The fem tech sector develops technological solutions that ensure the health, wellness, social and economic participation of women and girls. The latest landscape reviews estimate that 75 per cent of fem tech companies are currently based in the US or Europe. Projected to be at least US$97 billion by 2030, the sector is regarded as undervalued and under-invested but holding vast potential to bridge equity gaps globally.
5 Key Facts About Fem Tech
- Under 1 per cent of Venture Capital (VC) funding goes to Africa and only $10M tracked went to fem tech companies in the continent in 2023.
- Globally, only 3 per cent of digital health funding is currently invested in fem tech. However, the fastest growing markets are in emerging economies, for instance, Southeast Asia alone witnessed a 70 per cent growth in Fem Tech startups in 2022, and our desk review indicates rapid developments in India, Kenya and South Africa.
- Notably 85 per cent of fem tech companies have a female founder. Only 4 per cent of investment capital globally goes to women-founded startups.
- Only 2 per cent of medical research funding is spent on pregnancy, childbirth, and female reproductive health.
- The gender gap in labor force participation remains large globally. The regions with the lowest female labor force participation rates are South Asia (26 per cent) and the Middle East and North Africa (20 per cent).
Following robust *market research and analysis and a decade of gender-smart impact investing in low- and middle-income economies the UNICEF Venture Fund will launch a five-year fem tech initiative starting with a call for applications from start-ups in emerging economies on 08 March 2025 – International Women’s Day.
"Investing in fem tech is essential to strengthening economies. This initiative by the UNICEF Venture Fund offers a fantastic opportunity to bridge the funding gap for game changing tech solutions from developing countries and we hope to energize and inspire investors to see the potential of fem tech in these markets. Our team is taking bold steps to catalyze a movement that could be a seismic shift across economies."
Thomas Davin, Global Director, UNICEF Office of Innovation.
Through strategic partnerships with the Ethereum Foundation, Government of Finland, GSR Foundation and the Swedish International Development Cooperation Agency (Sida), the UNICEF Venture Fund will; increase awareness and access to sexual and reproductive health and rights (SRHR); improve the availability and quality of healthcare products and services for girls and women and increase investment flows to these solutions in emerging economies.
"Fem tech is a growing industry with huge potential to deliver personalised health and wellbeing choices and to address gender gaps for girls and women everywhere, including the global south.
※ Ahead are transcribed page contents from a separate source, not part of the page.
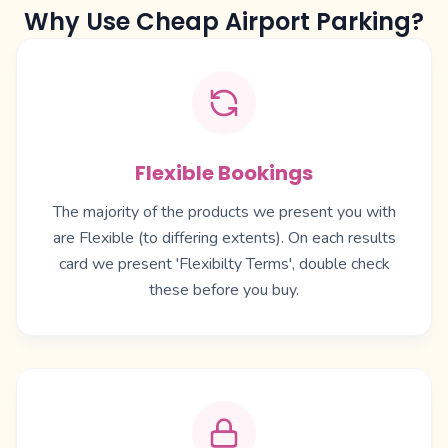
Why Use Cheap Airport Parking?
Flexible Bookings
The majority of the products we present you with
are Flexible (to differing extents). On each results
card we present 'Flexibilty Terms', double check
these before you buy.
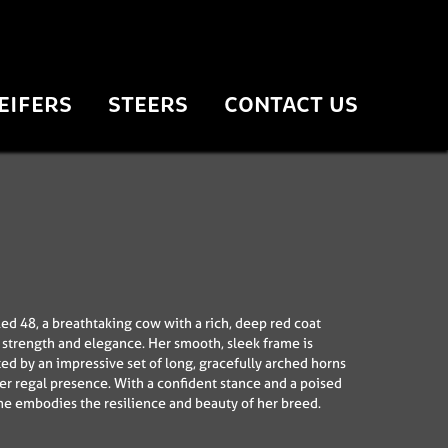
EIFERS
STEERS
CONTACT US
ed 48, a breathtaking cow with a rich, deep red coat
s strength and elegance. Her smooth, sleek frame is
 by an impressive set of long, gracefully arched horns
her regal presence. With a confident stance and a poised
e embodies the resilience and beauty of her breed.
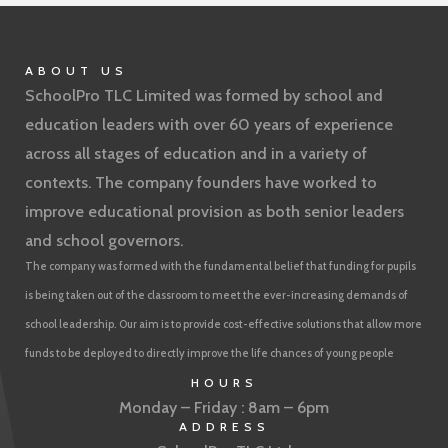
ABOUT US
SchoolPro TLC Limited was formed by school and
education leaders with over 60 years of experience
across all stages of education and in a variety of
contexts. The company founders have worked to
improve educational provision as both senior leaders
and school governors.
The company was formed with the fundamental belief that funding for pupils
is being taken out of the classroom to meet the ever-increasing demands of
school leadership. Our aim is to provide cost-effective solutions that allow more
funds to be deployed to directly improve the life chances of young people
HOURS
Monday – Friday : 8am – 6pm
ADDRESS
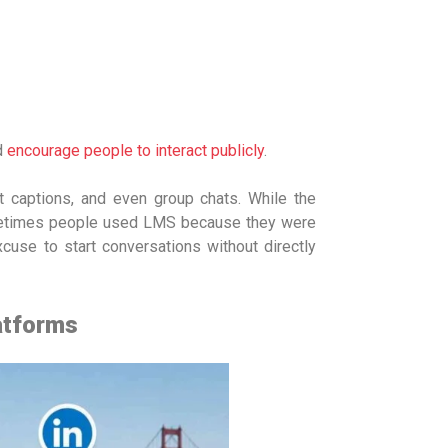
d
encourage people to interact publicly
.
t captions, and even group chats. While the
metimes people used LMS because they were
xcuse to start conversations without directly
atforms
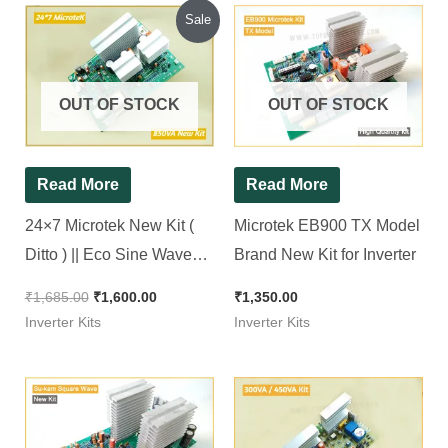
Original
Current
Sale
price
price
was:
is:
₹1,685.00.
₹1,600.00.
OUT OF STOCK
OUT OF STOCK
Read More
Read More
24×7 Microtek New Kit (
Microtek EB900 TX Model
Ditto ) || Eco Sine Wave
Brand New Kit for Inverter
Inverter Kit 1100Va || 24*7
₹
1,685.00
₹
1,600.00
₹
1,350.00
Inverter Kits
Inverter Kits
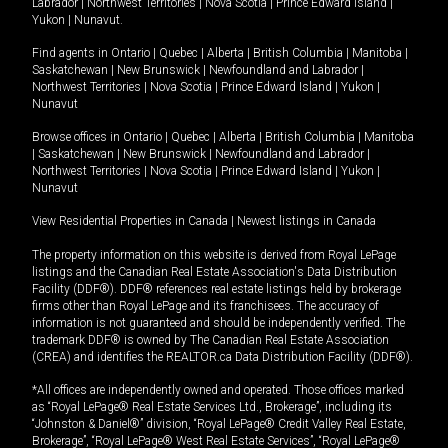
Labrador
|
Northwest Territories
|
Nova Scotia
|
Prince Edward Island
|
Yukon
|
Nunavut
.
Find agents in
Ontario
|
Quebec
|
Alberta
|
British Columbia
|
Manitoba
|
Saskatchewan
|
New Brunswick
|
Newfoundland and Labrador
|
Northwest Territories
|
Nova Scotia
|
Prince Edward Island
|
Yukon
|
Nunavut
Browse offices in
Ontario
|
Quebec
|
Alberta
|
British Columbia
|
Manitoba
|
Saskatchewan
|
New Brunswick
|
Newfoundland and Labrador
|
Northwest Territories
|
Nova Scotia
|
Prince Edward Island
|
Yukon
|
Nunavut
View Residential Properties in Canada
|
Newest listings in Canada
The property information on this website is derived from Royal LePage
listings and the Canadian Real Estate Association's Data Distribution
Facility (DDF®). DDF® references real estate listings held by brokerage
firms other than Royal LePage and its franchisees. The accuracy of
information is not guaranteed and should be independently verified. The
trademark DDF® is owned by The Canadian Real Estate Association
(CREA) and identifies the REALTOR.ca Data Distribution Facility (DDF®).
*All offices are independently owned and operated. Those offices marked
as “Royal LePage® Real Estate Services Ltd., Brokerage”, including its
“Johnston & Daniel®” division, “Royal LePage® Credit Valley Real Estate,
Brokerage”, “Royal LePage® West Real Estate Services”, “Royal LePage®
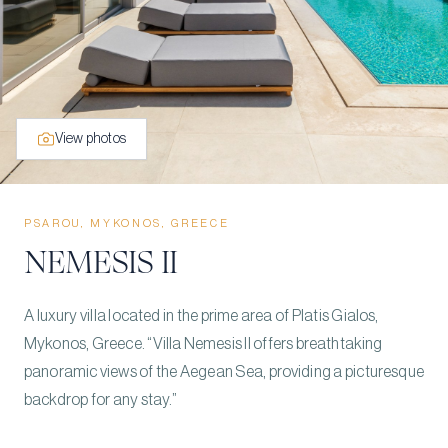
View photos
PSAROU, MYKONOS, GREECE
NEMESIS II
A luxury villa located in the prime area of Platis Gialos,
Mykonos, Greece. “Villa Nemesis II offers breathtaking
panoramic views of the Aegean Sea, providing a picturesque
backdrop for any stay.”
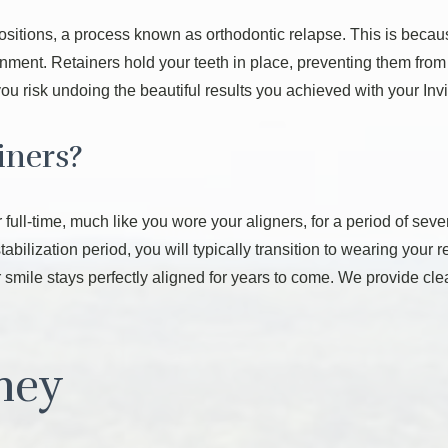
l positions, a process known as orthodontic relapse. This is beca
gnment. Retainers hold your teeth in place, preventing them fro
ou risk undoing the beautiful results you achieved with your Invi
iners?
r full-time, much like you wore your aligners, for a period of sev
 stabilization period, you will typically transition to wearing your 
 smile stays perfectly aligned for years to come. We provide clea
rney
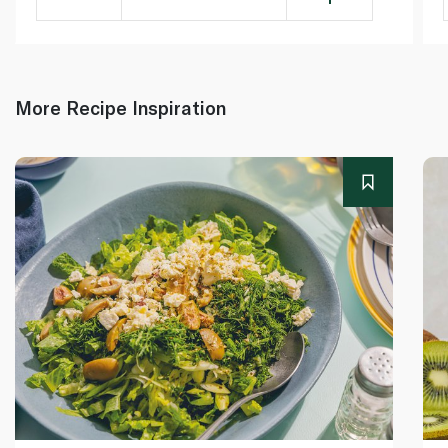
More Recipe Inspiration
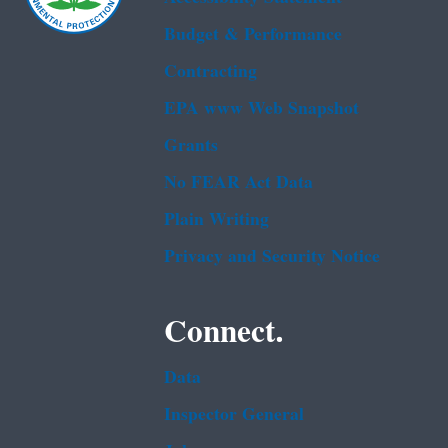
Budget & Performance
Contracting
EPA www Web Snapshot
Grants
No FEAR Act Data
Plain Writing
Privacy and Security Notice
Connect.
Data
Inspector General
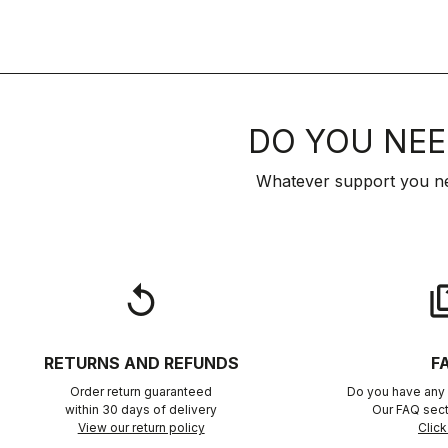
DO YOU NEE
Whatever support you ne
replay
qu
RETURNS AND REFUNDS
F
Order return guaranteed
Do you have any 
within 30 days of delivery
Our FAQ sect
View our return policy
Click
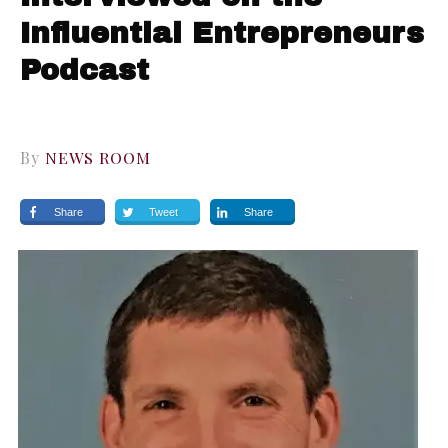
Influential Entrepreneurs
Podcast
By
NEWS ROOM
Share
Tweet
Share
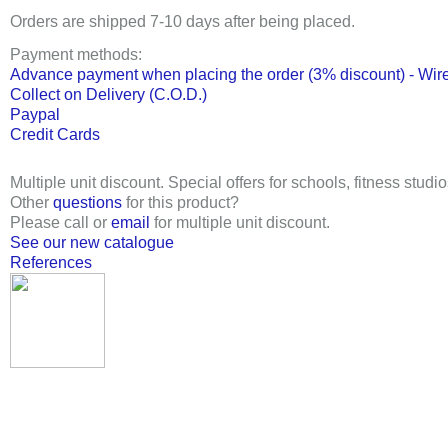
Orders are shipped 7-10 days after being placed.
Payment methods:
Advance payment when placing the order (3% discount) - Wire
Collect on Delivery (C.O.D.)
Paypal
Credit Cards
Multiple unit discount. Special offers for schools, fitness studio
Other
questions
for this product?
Please call or
email
for multiple unit discount.
See our new catalogue
References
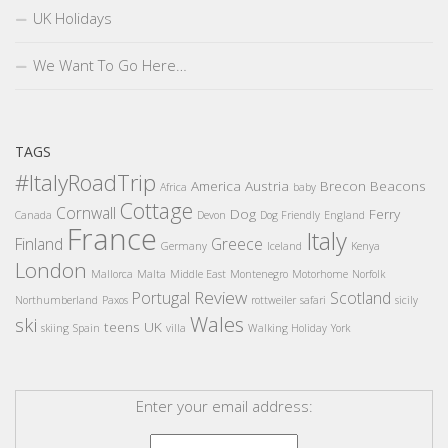
UK Holidays
We Want To Go Here…
TAGS
#ItalyRoadTrip
America
Austria
Brecon Beacons
Africa
baby
Cottage
Cornwall
Dog
Ferry
Canada
Devon
Dog Friendly
England
France
Italy
Finland
Greece
Germany
Iceland
Kenya
London
Mallorca
Malta
Middle East
Montenegro
Motorhome
Norfolk
Review
Portugal
Scotland
Northumberland
Paxos
rottweiler
safari
sicily
Wales
ski
teens
UK
skiing
Spain
villa
Walking Holiday
York
Enter your email address:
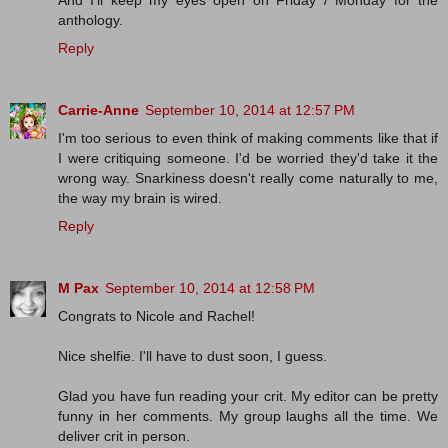
anthology.
Reply
Carrie-Anne
September 10, 2014 at 12:57 PM
I'm too serious to even think of making comments like that if
I were critiquing someone. I'd be worried they'd take it the
wrong way. Snarkiness doesn't really come naturally to me,
the way my brain is wired.
Reply
M Pax
September 10, 2014 at 12:58 PM
Congrats to Nicole and Rachel!
Nice shelfie. I'll have to dust soon, I guess.
Glad you have fun reading your crit. My editor can be pretty
funny in her comments. My group laughs all the time. We
deliver crit in person.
I welcome UNICEF Office of Innovation’s initiative aiming to expand the world of who shapes and benefits from fem tech solutions."
Diana Janse, State Secretary to the Minister for International Development Cooperation and Foreign Trade, Sweden.
Through the fem tech initiative, the Fund will identify and invest in solutions that are women- and girl-centric and respond to disparities related to gender and the social determinants of health, wellbeing and financial inclusion. The Fund is building on a first decade of social impact investing by doubling the impact of investments, reaching more people in more countries in half the time.
About UNICEF Venture Fund
The UNICEF Venture Fund is a unique model for equity and inclusivity in frontier tech for social impact. It makes equity-free financial and mentoring investments in open-source solutions that accelerate results for children, with an intentional lens on entrepreneurs in emerging markets and female-led and female founded startups.